Problem description >> Pull each line holding "Santa" out of the entries below.

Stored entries
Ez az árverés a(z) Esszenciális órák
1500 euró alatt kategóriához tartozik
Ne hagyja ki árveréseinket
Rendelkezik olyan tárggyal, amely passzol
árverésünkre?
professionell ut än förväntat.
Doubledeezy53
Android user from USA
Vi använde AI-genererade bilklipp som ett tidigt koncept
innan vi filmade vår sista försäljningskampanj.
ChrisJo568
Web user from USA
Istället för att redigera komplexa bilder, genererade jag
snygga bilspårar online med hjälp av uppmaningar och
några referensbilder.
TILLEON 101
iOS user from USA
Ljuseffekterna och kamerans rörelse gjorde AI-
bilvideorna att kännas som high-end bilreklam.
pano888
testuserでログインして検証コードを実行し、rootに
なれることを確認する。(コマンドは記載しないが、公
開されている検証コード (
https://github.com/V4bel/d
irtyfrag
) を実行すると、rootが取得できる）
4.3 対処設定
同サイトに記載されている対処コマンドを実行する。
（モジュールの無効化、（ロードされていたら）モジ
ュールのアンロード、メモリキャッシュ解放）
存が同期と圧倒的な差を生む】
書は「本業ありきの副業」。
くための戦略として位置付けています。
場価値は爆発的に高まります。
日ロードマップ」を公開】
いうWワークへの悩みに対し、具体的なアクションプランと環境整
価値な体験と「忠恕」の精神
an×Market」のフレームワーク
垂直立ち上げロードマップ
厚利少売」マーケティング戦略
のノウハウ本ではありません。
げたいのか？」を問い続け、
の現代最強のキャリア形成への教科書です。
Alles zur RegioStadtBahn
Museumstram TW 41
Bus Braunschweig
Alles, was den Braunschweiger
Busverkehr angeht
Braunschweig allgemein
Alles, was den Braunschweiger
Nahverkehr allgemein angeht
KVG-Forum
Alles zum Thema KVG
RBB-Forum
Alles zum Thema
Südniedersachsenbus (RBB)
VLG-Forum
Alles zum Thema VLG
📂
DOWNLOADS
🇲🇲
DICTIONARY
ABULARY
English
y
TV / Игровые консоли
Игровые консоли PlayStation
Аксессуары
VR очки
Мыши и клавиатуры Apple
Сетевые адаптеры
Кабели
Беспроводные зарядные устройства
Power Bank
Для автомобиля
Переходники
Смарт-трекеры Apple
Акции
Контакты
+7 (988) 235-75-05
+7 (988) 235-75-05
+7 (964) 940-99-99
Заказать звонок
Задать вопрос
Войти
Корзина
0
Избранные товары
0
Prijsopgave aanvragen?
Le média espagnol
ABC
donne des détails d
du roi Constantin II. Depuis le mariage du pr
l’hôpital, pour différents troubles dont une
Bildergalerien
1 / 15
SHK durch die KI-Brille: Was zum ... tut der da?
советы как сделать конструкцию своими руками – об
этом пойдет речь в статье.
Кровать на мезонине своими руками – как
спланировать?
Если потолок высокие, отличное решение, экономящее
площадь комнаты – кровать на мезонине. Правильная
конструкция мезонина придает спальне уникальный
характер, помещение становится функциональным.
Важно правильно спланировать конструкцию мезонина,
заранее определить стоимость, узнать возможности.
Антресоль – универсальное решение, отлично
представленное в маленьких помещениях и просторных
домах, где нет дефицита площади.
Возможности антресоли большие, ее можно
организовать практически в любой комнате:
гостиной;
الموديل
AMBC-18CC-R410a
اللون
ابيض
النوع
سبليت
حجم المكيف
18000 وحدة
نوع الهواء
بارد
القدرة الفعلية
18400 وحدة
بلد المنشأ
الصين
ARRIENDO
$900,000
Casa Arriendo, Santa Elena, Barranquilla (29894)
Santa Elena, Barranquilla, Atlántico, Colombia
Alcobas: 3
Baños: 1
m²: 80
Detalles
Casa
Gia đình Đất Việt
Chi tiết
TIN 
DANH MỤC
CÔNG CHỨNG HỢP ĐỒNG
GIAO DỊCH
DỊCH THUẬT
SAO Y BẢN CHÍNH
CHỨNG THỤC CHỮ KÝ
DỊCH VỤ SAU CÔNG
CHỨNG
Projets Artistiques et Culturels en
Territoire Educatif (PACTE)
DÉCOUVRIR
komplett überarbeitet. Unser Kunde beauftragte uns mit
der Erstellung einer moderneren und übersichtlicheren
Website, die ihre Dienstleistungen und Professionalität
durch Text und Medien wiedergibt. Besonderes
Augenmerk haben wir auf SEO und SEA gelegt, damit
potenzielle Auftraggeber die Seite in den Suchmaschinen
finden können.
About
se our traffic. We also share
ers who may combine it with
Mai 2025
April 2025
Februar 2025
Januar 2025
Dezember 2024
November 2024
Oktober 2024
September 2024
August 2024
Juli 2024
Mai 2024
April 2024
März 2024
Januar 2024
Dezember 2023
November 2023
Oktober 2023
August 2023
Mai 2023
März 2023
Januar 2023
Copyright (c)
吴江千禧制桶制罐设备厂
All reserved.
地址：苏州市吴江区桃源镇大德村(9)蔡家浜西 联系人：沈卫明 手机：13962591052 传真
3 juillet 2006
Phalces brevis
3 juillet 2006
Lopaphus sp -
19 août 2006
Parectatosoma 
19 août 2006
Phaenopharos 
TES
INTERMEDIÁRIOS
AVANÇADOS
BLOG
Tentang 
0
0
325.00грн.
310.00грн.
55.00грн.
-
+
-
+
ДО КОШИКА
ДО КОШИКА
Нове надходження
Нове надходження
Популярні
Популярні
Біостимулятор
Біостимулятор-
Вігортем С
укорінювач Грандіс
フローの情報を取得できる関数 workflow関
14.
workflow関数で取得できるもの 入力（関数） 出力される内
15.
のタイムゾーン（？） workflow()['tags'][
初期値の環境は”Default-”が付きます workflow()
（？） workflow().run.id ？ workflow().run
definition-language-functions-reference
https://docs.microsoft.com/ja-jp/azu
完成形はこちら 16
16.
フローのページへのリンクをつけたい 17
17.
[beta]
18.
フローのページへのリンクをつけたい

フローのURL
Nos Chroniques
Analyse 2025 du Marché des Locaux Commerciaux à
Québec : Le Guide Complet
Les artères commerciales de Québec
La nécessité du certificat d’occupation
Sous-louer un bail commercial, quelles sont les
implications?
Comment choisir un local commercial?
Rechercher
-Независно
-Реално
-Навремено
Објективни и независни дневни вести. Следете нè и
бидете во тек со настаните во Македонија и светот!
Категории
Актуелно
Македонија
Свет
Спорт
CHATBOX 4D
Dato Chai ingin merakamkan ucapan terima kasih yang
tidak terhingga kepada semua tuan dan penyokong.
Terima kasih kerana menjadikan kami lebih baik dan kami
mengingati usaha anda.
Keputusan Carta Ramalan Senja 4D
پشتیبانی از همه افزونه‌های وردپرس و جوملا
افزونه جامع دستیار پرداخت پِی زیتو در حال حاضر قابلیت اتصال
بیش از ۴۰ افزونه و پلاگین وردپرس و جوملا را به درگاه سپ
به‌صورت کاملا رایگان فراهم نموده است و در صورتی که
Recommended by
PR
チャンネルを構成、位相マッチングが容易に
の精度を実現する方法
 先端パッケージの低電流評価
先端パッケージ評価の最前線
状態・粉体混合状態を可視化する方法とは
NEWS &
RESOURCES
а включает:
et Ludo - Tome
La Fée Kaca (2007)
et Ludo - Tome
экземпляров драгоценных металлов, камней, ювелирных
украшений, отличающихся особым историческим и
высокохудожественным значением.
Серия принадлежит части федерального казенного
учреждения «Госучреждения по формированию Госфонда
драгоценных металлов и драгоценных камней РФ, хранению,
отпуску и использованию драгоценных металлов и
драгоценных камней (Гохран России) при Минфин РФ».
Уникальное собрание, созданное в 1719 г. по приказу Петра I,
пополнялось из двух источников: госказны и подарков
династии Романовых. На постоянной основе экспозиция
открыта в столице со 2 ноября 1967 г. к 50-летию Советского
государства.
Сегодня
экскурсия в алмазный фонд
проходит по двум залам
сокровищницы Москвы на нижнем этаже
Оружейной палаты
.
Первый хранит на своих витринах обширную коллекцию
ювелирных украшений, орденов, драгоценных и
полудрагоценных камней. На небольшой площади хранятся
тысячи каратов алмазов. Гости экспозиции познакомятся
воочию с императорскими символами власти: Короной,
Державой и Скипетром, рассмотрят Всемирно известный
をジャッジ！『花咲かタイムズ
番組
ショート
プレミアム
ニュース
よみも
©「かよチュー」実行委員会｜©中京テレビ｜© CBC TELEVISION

Task result >>
Casa Arriendo, Santa Elena, Barranquilla (29894)
Santa Elena, Barranquilla, Atlántico, Colombia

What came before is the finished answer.